Produce as output only the lines below starting at the line with "řebujeme k provozu" and continuing through the line with "Registrovat", each one exactly as written.

**MATERIAL FOR THIS EXERCISE:**
+===+
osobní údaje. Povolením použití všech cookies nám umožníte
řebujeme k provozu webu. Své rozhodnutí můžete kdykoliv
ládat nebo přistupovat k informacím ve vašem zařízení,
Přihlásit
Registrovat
+===+
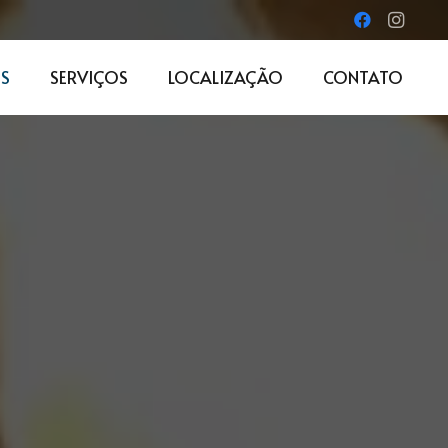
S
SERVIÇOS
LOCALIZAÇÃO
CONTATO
+===+
**THE COMPLETED TASK:**
řebujeme k provozu webu. Své rozhodnutí můžete kdykoliv
ládat nebo přistupovat k informacím ve vašem zařízení,
Přihlásit
Registrovat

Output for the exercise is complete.